Xavier sprinted towards them and grabbed Sister Emily by the waist, pulling her off. A piece of Father Frye’s throat came away in her teeth and she snarled, trying to twist around. The old woman was nearly weightless in his powerful arms, and he flung her high and far. She landed with a crunch of brittle bones and rolled, as on the grass the old man lay on his back, pawing at his throat and gurgling as jets of blood sprayed into the morning air. Xavier went to him, dropping to his knees, but already the blood was losing strength, and the old man stiffened, staring at the sky with empty eyes.

A growl came from behind, and Xavier turned to see Sister Emily on her feet once more, stalking towards him, a rib jutting out of her side and her head hanging to one side on a fractured neck. Her eyes were milky and her hands were raised, fingers clutching as she chewed a piece of skin which still had whisker stubble on it.
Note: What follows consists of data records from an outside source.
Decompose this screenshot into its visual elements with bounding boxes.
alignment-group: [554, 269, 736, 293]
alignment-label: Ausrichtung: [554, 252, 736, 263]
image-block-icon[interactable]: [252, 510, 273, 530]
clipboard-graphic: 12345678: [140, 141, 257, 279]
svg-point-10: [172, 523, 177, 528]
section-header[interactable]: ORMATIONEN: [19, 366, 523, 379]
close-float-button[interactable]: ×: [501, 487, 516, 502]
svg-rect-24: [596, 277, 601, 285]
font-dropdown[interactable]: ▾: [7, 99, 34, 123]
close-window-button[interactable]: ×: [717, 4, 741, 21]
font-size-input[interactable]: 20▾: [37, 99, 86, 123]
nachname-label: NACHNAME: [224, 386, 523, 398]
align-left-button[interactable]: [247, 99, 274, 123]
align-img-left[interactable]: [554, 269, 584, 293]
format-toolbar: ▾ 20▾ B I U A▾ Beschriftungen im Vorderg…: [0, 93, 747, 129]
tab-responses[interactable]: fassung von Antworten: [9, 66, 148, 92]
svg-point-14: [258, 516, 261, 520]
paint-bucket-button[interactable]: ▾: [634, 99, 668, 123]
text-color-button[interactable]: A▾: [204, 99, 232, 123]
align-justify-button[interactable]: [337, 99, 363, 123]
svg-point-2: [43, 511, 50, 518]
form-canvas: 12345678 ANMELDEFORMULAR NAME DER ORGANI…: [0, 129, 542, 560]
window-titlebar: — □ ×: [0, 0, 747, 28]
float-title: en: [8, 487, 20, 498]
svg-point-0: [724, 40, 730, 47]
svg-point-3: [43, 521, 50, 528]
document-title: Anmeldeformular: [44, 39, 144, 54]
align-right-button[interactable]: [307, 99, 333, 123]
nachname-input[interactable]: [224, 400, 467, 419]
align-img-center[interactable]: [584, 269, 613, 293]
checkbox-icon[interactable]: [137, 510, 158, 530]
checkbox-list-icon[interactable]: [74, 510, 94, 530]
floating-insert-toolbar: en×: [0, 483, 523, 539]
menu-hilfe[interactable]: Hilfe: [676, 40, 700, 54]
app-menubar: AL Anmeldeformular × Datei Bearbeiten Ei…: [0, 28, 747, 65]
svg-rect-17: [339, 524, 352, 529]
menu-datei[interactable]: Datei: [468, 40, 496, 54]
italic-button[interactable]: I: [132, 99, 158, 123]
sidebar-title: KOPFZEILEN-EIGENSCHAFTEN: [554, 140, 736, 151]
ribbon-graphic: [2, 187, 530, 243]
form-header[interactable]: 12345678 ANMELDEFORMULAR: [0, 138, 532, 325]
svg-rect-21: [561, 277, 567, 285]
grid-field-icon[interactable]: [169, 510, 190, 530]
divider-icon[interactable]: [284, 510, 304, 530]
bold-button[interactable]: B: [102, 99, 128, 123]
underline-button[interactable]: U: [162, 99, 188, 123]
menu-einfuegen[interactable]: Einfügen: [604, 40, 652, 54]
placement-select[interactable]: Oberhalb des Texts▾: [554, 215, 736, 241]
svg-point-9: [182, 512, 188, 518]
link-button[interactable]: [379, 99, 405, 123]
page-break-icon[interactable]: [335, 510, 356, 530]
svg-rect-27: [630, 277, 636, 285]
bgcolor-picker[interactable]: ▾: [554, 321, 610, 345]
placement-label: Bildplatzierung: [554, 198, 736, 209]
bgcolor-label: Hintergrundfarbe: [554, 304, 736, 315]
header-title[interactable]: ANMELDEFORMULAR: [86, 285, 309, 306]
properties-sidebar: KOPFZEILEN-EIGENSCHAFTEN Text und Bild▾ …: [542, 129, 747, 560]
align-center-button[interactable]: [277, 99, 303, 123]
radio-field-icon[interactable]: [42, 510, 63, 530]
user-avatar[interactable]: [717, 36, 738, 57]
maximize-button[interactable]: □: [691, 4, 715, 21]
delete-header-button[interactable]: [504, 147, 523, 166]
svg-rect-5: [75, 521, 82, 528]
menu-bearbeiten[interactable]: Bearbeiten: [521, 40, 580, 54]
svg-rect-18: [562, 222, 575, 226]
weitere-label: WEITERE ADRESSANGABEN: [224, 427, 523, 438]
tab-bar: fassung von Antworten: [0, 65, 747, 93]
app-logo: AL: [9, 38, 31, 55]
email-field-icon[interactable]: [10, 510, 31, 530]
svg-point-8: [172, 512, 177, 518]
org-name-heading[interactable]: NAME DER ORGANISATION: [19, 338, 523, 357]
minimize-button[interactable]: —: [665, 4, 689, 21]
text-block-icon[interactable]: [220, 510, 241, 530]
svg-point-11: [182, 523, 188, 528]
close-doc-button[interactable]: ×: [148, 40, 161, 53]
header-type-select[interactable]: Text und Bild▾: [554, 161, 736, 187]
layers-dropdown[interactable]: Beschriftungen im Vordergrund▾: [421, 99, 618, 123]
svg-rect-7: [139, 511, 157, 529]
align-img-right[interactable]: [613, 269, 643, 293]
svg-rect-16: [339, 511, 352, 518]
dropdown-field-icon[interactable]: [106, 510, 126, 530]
The bang of a wooden gate made him turn, and he saw more nuns entering the yard through a stone archway from Sisters of Mercy, half a dozen of them, each covered in blood and horrific wounds, one missing an arm, another most of her face. A hand clutched at his shoulder and he jumped away a second before Sister Emily’s teeth snapped at the air. The arriving nuns gave out a collective moan and moved towards him.

With a last glance at the man on the ground, Xavier ran back to the kitchen door, slamming it behind him, fingers fumbling to turn the lock in the knob. Moments later the nuns were at the door, thumping against it with fists and bloody palms, streaking the glass, moaning and glaring at him.

Xavier Church had seen dead before, in hospitals and tenement fires, drug overdoses, the destruction left by drive-by shootings, and in the small apartment of a poor Hispanic woman and her son. He knew it when he saw it, and though it was impossible, he was seeing it on the other side of the kitchen door. That moment of disconnection from reality pushed over into the realm of madness when Father Frye appeared behind the cluster of nuns, his throat open to reveal a torn larynx, eyes cloudy. Frye moaned with the rest of them and crowded against the door.

He backed into the kitchen, unable to take his eyes off the people – if that’s what they were, he thought – on the other side of the glass. On the TV behind him, a news image showed Red Square in Moscow, as rows of troops fired into a mass of people which moved relentlessly forward. The Kremlin was burning in the background.

Father Church turned and ran through the rectory, to the corner of the front room where the secretary’s desk sat. Behind him came the sound of breaking glass, followed by enraged snarls. He looked at the row of hooks where the keys for the rectory’s vehicles were kept. The hooks were empty. The sound of cracking wood came from the back of the house, and Xavier bolted out the front door, into the street, and into a world quickly coming apart.